## Work to complete
Copy verbatim the block of lines in the entries below whose first line contains "activités — comparez" and whose last line contains "生活を変えるシンプルな3つの行動". Leave out all other lines.

Top of Extracted records

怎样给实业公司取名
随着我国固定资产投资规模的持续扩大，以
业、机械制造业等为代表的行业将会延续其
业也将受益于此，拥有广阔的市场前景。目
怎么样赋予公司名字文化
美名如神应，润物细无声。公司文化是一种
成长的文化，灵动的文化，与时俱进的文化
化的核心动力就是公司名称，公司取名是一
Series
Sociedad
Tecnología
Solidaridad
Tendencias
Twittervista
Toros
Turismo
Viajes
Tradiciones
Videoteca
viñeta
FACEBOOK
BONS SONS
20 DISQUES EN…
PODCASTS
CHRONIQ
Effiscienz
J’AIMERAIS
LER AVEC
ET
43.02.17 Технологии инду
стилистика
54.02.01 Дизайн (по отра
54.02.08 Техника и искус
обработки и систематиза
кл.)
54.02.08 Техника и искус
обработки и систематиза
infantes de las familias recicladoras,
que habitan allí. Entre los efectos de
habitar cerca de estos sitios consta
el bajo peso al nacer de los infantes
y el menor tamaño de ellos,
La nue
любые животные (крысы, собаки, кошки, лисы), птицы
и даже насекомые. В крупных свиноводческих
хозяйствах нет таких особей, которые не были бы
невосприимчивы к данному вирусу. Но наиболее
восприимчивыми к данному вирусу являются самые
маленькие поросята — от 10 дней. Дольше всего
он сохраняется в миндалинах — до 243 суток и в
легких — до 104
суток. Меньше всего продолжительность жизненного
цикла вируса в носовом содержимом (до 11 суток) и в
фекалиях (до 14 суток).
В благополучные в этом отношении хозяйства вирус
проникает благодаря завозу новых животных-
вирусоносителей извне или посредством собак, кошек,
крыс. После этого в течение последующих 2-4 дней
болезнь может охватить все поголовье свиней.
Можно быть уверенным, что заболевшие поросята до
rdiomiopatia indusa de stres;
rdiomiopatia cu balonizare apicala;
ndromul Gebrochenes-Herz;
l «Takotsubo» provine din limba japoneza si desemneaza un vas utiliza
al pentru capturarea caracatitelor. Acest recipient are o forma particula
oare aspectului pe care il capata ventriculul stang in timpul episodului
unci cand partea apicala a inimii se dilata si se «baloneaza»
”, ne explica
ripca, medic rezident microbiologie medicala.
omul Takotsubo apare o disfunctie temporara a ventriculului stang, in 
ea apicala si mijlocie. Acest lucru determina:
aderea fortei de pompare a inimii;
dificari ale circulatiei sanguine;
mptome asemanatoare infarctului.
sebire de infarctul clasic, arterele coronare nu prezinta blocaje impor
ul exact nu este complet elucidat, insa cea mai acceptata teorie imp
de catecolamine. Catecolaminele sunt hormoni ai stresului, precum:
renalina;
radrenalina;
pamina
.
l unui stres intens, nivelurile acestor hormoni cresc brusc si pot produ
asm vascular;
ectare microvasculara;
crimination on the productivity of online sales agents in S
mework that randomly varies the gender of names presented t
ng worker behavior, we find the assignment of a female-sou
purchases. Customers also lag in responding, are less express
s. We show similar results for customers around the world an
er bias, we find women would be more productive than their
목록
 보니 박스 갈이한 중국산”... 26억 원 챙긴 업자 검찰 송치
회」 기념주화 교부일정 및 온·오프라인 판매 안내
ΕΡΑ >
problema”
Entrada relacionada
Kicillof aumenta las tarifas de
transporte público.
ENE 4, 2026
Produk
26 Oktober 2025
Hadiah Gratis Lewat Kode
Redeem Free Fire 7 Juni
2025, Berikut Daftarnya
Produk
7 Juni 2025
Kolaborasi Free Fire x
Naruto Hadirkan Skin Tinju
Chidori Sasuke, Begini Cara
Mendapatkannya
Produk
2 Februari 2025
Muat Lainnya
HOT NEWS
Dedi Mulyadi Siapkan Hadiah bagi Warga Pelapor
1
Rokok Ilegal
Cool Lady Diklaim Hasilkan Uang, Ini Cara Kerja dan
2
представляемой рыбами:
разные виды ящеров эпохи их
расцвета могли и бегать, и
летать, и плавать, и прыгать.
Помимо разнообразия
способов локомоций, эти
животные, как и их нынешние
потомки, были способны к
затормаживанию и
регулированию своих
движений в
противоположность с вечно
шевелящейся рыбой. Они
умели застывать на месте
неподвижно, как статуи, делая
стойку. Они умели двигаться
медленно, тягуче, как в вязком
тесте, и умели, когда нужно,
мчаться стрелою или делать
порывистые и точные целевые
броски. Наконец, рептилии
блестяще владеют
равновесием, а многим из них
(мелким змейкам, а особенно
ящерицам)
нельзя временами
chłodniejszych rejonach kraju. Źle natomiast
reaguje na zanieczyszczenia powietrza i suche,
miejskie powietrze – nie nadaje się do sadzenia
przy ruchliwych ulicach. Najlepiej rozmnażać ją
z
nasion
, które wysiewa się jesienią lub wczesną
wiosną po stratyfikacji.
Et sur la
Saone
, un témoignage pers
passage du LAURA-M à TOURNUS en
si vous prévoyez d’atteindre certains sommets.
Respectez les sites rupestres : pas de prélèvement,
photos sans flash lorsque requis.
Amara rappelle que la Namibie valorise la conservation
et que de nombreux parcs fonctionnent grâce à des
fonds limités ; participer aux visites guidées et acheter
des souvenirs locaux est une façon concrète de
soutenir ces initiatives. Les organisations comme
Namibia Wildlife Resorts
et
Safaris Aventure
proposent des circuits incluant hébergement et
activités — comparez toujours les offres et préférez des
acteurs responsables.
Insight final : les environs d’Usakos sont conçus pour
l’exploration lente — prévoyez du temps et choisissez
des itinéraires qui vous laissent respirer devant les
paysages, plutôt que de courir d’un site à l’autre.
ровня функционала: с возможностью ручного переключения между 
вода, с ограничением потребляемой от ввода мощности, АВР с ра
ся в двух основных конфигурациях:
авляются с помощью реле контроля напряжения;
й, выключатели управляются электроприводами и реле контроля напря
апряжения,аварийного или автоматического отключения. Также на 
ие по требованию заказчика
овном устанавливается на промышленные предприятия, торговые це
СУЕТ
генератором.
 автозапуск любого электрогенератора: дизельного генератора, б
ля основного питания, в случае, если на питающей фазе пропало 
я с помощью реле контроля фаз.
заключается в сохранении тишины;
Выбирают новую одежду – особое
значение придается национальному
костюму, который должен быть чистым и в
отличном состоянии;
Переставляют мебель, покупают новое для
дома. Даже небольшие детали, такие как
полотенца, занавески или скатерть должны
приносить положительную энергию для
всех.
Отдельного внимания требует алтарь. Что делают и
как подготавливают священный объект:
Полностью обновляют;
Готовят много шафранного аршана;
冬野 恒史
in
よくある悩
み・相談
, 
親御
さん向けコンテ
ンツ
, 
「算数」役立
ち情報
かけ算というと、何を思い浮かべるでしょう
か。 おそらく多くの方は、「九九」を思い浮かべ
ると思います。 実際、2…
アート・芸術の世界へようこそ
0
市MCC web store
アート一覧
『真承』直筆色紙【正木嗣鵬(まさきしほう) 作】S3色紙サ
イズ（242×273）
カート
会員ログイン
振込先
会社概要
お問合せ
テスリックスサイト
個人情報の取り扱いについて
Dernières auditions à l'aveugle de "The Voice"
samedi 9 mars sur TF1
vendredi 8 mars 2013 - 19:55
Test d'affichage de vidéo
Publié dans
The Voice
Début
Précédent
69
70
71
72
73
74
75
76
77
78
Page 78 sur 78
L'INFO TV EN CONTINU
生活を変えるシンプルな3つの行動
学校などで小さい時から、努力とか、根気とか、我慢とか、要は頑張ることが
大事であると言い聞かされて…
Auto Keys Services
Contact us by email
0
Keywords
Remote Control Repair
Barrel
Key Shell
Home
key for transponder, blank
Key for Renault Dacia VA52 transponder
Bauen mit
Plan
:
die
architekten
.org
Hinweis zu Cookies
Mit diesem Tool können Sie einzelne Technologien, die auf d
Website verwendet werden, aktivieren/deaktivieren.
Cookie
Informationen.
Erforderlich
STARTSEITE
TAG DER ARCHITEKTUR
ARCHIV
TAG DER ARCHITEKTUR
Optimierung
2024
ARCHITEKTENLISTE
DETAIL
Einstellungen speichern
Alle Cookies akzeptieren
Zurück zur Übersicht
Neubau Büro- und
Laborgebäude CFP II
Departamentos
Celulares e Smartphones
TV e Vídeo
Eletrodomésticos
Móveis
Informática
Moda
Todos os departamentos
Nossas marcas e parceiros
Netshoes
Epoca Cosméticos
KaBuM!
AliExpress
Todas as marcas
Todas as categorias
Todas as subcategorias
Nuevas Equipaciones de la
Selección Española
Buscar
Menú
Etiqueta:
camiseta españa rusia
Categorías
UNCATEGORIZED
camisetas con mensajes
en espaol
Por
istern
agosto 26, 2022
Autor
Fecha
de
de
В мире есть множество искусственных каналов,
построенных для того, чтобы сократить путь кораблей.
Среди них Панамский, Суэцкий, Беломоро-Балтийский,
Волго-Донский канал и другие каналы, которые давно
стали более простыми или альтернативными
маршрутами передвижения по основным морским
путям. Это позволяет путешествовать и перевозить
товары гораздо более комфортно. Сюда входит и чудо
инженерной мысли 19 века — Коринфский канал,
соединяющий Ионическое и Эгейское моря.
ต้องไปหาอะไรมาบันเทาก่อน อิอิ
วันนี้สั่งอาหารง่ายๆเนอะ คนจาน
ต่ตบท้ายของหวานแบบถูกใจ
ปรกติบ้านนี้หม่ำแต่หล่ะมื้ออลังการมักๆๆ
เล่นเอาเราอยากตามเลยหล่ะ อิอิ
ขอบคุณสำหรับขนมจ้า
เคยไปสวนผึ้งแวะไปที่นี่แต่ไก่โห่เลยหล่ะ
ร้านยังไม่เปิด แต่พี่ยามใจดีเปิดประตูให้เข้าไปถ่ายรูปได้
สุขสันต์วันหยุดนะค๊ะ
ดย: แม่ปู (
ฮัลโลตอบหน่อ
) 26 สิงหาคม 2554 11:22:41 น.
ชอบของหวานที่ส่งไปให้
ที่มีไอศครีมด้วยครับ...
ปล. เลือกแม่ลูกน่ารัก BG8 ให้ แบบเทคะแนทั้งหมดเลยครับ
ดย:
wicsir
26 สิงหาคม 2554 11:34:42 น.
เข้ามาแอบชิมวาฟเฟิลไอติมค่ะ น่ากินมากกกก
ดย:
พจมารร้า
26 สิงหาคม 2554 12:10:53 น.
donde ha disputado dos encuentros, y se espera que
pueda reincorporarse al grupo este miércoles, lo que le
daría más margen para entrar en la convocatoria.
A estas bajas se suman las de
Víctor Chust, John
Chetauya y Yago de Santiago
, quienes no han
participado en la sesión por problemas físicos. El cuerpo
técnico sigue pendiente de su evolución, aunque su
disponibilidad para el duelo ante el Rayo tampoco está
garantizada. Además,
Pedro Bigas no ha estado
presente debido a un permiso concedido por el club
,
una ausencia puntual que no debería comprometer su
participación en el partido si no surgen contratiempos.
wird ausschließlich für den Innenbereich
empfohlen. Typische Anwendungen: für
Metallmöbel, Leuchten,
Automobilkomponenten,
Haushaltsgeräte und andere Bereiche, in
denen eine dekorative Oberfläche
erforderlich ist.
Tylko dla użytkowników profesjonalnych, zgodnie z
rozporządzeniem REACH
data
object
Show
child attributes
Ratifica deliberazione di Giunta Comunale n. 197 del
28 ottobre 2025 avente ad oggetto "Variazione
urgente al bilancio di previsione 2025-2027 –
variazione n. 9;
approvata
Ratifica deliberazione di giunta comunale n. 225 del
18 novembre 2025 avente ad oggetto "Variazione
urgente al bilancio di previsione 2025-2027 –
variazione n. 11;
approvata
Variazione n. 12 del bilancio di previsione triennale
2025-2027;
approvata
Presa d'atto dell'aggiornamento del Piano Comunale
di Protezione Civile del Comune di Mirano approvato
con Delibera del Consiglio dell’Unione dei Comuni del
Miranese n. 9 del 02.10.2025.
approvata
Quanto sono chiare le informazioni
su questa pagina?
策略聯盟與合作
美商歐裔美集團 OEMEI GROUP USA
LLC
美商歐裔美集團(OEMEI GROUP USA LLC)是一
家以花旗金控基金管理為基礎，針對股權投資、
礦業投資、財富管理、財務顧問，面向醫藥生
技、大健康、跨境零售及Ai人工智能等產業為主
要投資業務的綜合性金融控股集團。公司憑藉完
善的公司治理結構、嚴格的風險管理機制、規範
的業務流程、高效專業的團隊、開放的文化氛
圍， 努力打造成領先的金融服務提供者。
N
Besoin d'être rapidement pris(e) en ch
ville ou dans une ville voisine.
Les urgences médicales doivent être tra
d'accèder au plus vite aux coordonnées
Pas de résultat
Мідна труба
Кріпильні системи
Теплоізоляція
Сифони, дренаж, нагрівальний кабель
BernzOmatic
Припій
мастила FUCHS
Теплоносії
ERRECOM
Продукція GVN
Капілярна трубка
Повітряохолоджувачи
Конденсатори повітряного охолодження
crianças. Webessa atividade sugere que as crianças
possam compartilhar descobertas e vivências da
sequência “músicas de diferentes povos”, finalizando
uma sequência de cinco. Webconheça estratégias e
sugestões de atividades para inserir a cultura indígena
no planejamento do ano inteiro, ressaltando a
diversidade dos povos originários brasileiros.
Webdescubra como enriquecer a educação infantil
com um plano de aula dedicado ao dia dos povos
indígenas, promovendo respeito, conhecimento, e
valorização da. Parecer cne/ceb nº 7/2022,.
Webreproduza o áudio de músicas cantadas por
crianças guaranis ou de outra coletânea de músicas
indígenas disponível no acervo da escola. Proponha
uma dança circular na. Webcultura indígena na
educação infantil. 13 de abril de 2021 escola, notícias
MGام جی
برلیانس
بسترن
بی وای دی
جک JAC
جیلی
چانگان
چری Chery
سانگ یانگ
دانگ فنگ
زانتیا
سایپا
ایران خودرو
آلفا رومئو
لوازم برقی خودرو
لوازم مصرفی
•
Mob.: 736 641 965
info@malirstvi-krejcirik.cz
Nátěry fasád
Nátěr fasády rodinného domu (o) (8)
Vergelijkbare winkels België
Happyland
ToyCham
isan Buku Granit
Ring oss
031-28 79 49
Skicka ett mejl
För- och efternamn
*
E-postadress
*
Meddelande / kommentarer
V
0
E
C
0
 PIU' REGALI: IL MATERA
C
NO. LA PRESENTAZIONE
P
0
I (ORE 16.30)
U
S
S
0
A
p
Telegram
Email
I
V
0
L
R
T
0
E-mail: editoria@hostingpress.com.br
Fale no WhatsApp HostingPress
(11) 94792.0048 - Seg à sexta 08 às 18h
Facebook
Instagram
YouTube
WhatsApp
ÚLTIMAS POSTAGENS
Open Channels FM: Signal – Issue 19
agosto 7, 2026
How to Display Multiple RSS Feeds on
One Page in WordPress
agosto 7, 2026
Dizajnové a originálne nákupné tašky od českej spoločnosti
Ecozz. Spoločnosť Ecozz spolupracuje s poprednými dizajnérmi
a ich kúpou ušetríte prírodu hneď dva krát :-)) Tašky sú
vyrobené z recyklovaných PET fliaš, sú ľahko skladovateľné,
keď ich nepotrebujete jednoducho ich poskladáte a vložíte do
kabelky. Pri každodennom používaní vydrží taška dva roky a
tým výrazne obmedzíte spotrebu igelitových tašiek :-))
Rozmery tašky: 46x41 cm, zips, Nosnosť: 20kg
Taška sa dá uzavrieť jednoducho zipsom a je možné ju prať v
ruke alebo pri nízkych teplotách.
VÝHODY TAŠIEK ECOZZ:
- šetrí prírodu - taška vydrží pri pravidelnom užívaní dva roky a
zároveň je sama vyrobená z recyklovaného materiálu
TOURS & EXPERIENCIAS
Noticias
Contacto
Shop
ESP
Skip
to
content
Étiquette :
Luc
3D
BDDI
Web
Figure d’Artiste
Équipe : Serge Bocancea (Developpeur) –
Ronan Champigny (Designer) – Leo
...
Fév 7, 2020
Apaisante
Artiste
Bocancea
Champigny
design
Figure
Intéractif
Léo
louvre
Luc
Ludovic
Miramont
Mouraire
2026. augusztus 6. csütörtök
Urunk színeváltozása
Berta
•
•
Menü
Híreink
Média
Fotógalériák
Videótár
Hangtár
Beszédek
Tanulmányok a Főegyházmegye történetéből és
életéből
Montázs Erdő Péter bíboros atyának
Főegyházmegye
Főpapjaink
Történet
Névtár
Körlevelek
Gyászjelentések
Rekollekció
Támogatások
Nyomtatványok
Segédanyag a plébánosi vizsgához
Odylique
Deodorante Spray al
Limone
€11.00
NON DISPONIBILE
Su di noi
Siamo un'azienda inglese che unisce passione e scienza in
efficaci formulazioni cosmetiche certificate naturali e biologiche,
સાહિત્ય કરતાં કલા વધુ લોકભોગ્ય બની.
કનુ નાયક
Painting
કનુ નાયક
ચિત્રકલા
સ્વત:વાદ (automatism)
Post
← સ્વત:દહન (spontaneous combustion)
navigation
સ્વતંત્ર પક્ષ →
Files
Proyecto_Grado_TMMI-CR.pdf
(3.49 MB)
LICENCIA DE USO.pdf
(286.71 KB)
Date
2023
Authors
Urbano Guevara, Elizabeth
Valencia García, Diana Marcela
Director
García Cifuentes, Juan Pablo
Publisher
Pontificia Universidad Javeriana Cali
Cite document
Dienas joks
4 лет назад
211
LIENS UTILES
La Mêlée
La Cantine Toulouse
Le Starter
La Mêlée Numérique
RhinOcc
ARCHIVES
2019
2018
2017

Bottom of Extracted records

## Task response
activités — comparez toujours les offres et préférez des
acteurs responsables.
Insight final : les environs d’Usakos sont conçus pour
l’exploration lente — prévoyez du temps et choisissez
des itinéraires qui vous laissent respirer devant les
paysages, plutôt que de courir d’un site à l’autre.
ровня функционала: с возможностью ручного переключения между 
вода, с ограничением потребляемой от ввода мощности, АВР с ра
ся в двух основных конфигурациях:
авляются с помощью реле контроля напряжения;
й, выключатели управляются электроприводами и реле контроля напря
апряжения,аварийного или автоматического отключения. Также на 
ие по требованию заказчика
овном устанавливается на промышленные предприятия, торговые це
СУЕТ
генератором.
 автозапуск любого электрогенератора: дизельного генератора, б
ля основного питания, в случае, если на питающей фазе пропало 
я с помощью реле контроля фаз.
заключается в сохранении тишины;
Выбирают новую одежду – особое
значение придается национальному
костюму, который должен быть чистым и в
отличном состоянии;
Переставляют мебель, покупают новое для
дома. Даже небольшие детали, такие как
полотенца, занавески или скатерть должны
приносить положительную энергию для
всех.
Отдельного внимания требует алтарь. Что делают и
как подготавливают священный объект:
Полностью обновляют;
Готовят много шафранного аршана;
冬野 恒史
in
よくある悩
み・相談
, 
親御
さん向けコンテ
ンツ
, 
「算数」役立
ち情報
かけ算というと、何を思い浮かべるでしょう
か。 おそらく多くの方は、「九九」を思い浮かべ
ると思います。 実際、2…
アート・芸術の世界へようこそ
0
市MCC web store
アート一覧
『真承』直筆色紙【正木嗣鵬(まさきしほう) 作】S3色紙サ
イズ（242×273）
カート
会員ログイン
振込先
会社概要
お問合せ
テスリックスサイト
個人情報の取り扱いについて
Dernières auditions à l'aveugle de "The Voice"
samedi 9 mars sur TF1
vendredi 8 mars 2013 - 19:55
Test d'affichage de vidéo
Publié dans
The Voice
Début
Précédent
69
70
71
72
73
74
75
76
77
78
Page 78 sur 78
L'INFO TV EN CONTINU
生活を変えるシンプルな3つの行動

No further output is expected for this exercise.